A análise das declarações de Imposto de Renda também indicou evolução patrimonial sem lastro aparente nos anos de 2021, 2022 e 2023. Apenas em 2023, segundo o CNJ, a diferença entre o acréscimo patrimonial e os rendimentos considerados lícitos chegou a R$ 1.913.478,48.

Diante da gravidade dos indícios, o corregedor nacional de Justiça, ministro Mauro Campbell Marques, determinou o afastamento do magistrado e a realização de diligências na sede do TJMT, com apoio da Polícia Federal.

Nesta terça-feira (9), o CNJ deve decidir se instaura um Processo Administrativo Disciplinar (PAD) contra Dirceu e se mantém o afastamento do desembargador.

Venda de sentenças

As investigações sobre suposto esquema de venda de decisões judiciais avançaram após o assassinato do advogado Roberto Zampieri, morto a tiros em dezembro de 2023, em Cuiabá.
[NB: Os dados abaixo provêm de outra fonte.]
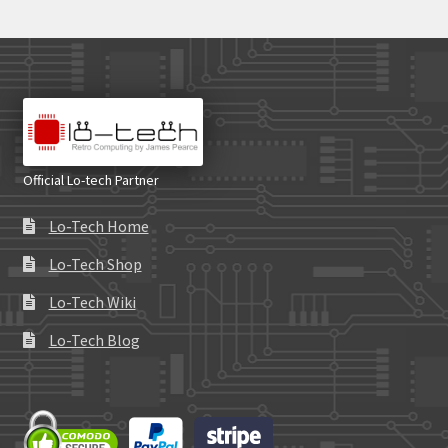
Official Lo-tech Partner
Lo-Tech Home
Lo-Tech Shop
Lo-Tech Wiki
Lo-Tech Blog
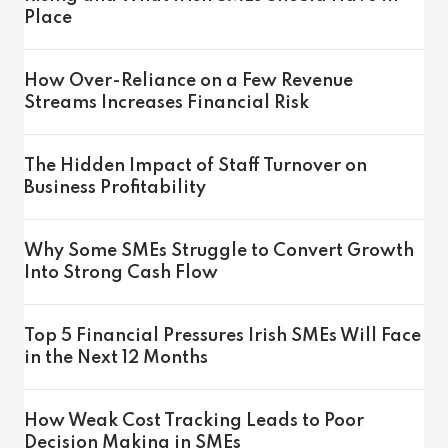
Place
How Over-Reliance on a Few Revenue
Streams Increases Financial Risk
The Hidden Impact of Staff Turnover on
Business Profitability
Why Some SMEs Struggle to Convert Growth
Into Strong Cash Flow
Top 5 Financial Pressures Irish SMEs Will Face
in the Next 12 Months
How Weak Cost Tracking Leads to Poor
Decision Making in SMEs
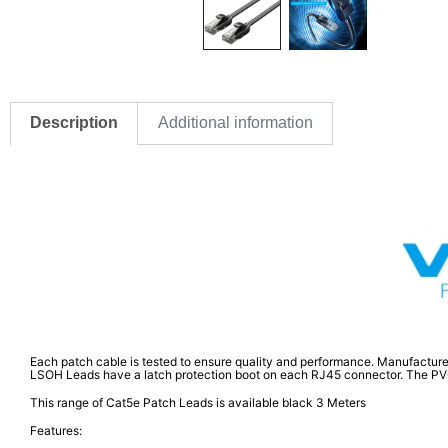
Description
Additional information
Each patch cable is tested to ensure quality and performance. Manufacture
LSOH Leads have a latch protection boot on each RJ45 connector. The PVC RJ
This range of Cat5e Patch Leads is available black 3 Meters
Features:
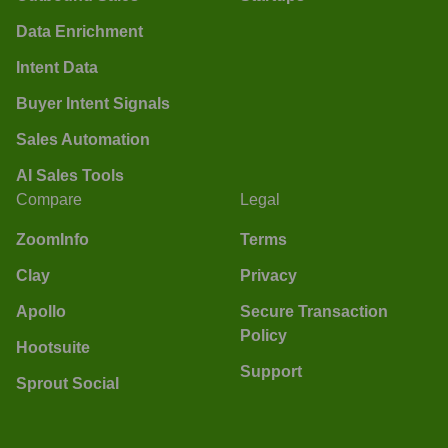
Data Enrichment
Intent Data
Buyer Intent Signals
Sales Automation
AI Sales Tools
Compare
Legal
ZoomInfo
Terms
Clay
Privacy
Apollo
Secure Transaction
Policy
Hootsuite
Support
Sprout Social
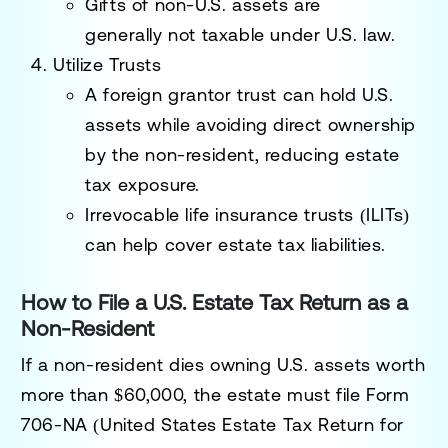
Gifts of
non-U.S. assets
are
generally
not taxable
under U.S. law.
Utilize Trusts
A
foreign grantor trust
can hold U.S.
assets while avoiding direct ownership
by the non-resident, reducing estate
tax exposure.
Irrevocable life insurance trusts (ILITs)
can help cover estate tax liabilities.
How to File a U.S. Estate Tax Return as a
Non-Resident
If a non-resident dies owning U.S. assets worth
more than $60,000, the estate must file
Form
706-NA (United States Estate Tax Return for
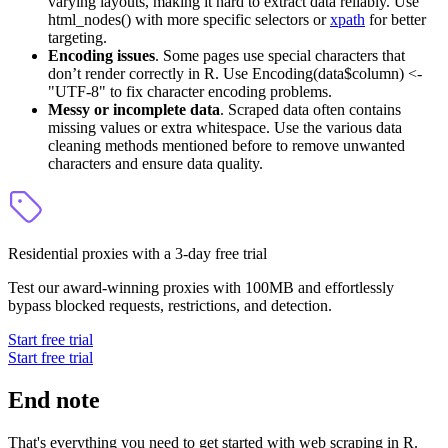
varying layouts, making it hard to extract data reliably. Use
html_nodes()
with more specific selectors or
xpath
for better
targeting.
Encoding issues
. Some pages use special characters that
don’t render correctly in R. Use
Encoding(data$column) <-
"UTF-8"
to fix character encoding problems.
Messy or incomplete data
. Scraped data often contains
missing values or extra whitespace. Use the various data
cleaning methods mentioned before to remove unwanted
characters and ensure data quality.
Residential proxies with a 3-day free trial
Test our award-winning proxies with 100MB and effortlessly
bypass blocked requests, restrictions, and detection.
Start free trial
Start free trial
End note
That's everything you need to get started with web scraping in R.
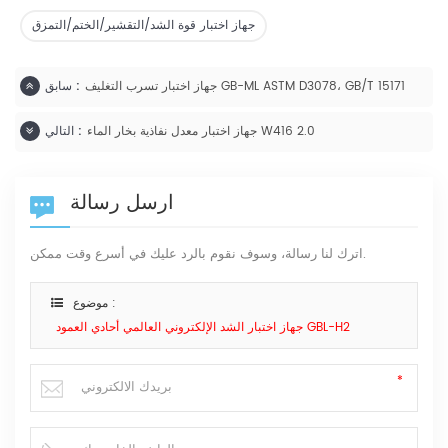
جهاز اختبار قوة الشد/التقشير/الختم/التمزق
سابق :
جهاز اختبار تسرب التغليف GB-ML ASTM D3078، GB/T 15171
التالي :
جهاز اختبار معدل نفاذية بخار الماء W416 2.0
ارسل رسالة
اترك لنا رسالة، وسوف نقوم بالرد عليك في أسرع وقت ممكن.
موضوع :
جهاز اختبار الشد الإلكتروني العالمي أحادي العمود GBL-H2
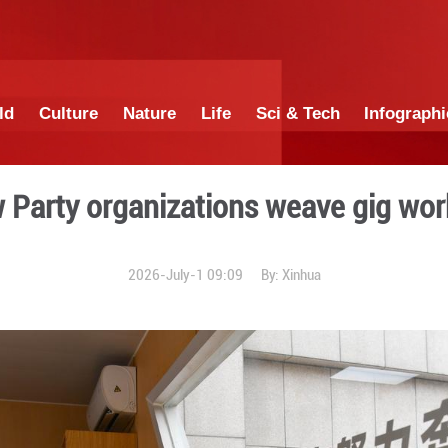
China
World
Culture
Nature
Lif
ort: How Party organizatio
2026-July-1 0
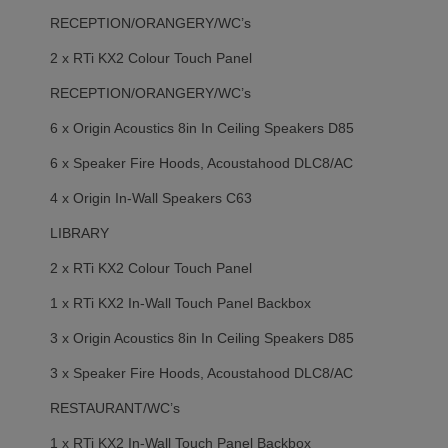
RECEPTION/ORANGERY/WC’s
2 x RTi KX2 Colour Touch Panel
RECEPTION/ORANGERY/WC’s
6 x Origin Acoustics 8in In Ceiling Speakers D85
6 x Speaker Fire Hoods, Acoustahood DLC8/AC
4 x Origin In-Wall Speakers C63
LIBRARY
2 x RTi KX2 Colour Touch Panel
1 x RTi KX2 In-Wall Touch Panel Backbox
3 x Origin Acoustics 8in In Ceiling Speakers D85
3 x Speaker Fire Hoods, Acoustahood DLC8/AC
RESTAURANT/WC’s
1 x RTi KX2 In-Wall Touch Panel Backbox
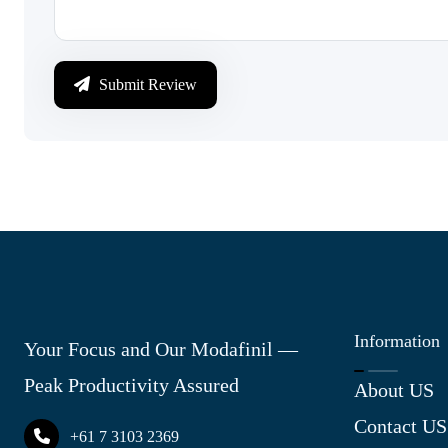
Submit Review
Information
Your Focus and Our Modafinil —
Peak Productivity Assured
About US
Contact US
+61 7 3103 2369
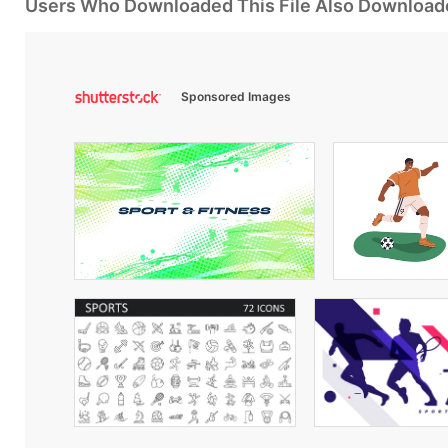
Users Who Downloaded This File Also Download
Sponsored Images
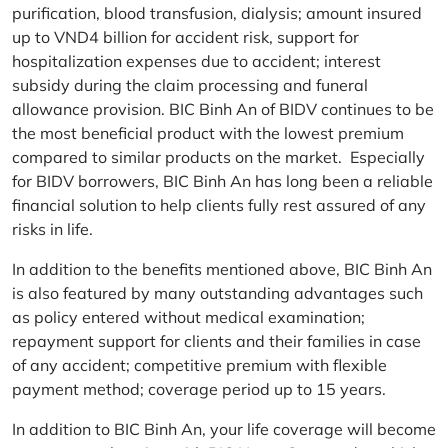
purification, blood transfusion, dialysis; amount insured
up to VND4 billion for accident risk, support for
hospitalization expenses due to accident; interest
subsidy during the claim processing and funeral
allowance provision. BIC Binh An of BIDV continues to be
the most beneficial product with the lowest premium
compared to similar products on the market. Especially
for BIDV borrowers, BIC Binh An has long been a reliable
financial solution to help clients fully rest assured of any
risks in life.
In addition to the benefits mentioned above, BIC Binh An
is also featured by many outstanding advantages such
as policy entered without medical examination;
repayment support for clients and their families in case
of any accident; competitive premium with flexible
payment method; coverage period up to 15 years.
In addition to BIC Binh An, your life coverage will become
Desde então, três desembargadores de Mato Grosso e outros cinco de Mato Grosso do Sul foram afastados.

Em agosto de 2024, os desembargadores Sebastião de Moraes Filho e João Ferreira Filho também foram retirados das funções por decisão da Corregedoria do CNJ. Eles são investigados por suspeita de envolvimento na comercialização de sentenças.

Segundo as apurações, o Conselho identificou que magistrados mantinham relação próxima com Zampieri e, supostamente, teriam recebido vantagens financeiras para julgar recursos conforme os interesses do advogado.

Mensagens e arquivos encontrados no celular de Zampieri teriam revelado detalhes do suposto esquema. O material também apontaria a existência de uma organização criminosa com estrutura empresarial, envolvida em práticas como espionagem e homicídios sob encomenda, com participação de militares da ativa e da reserva.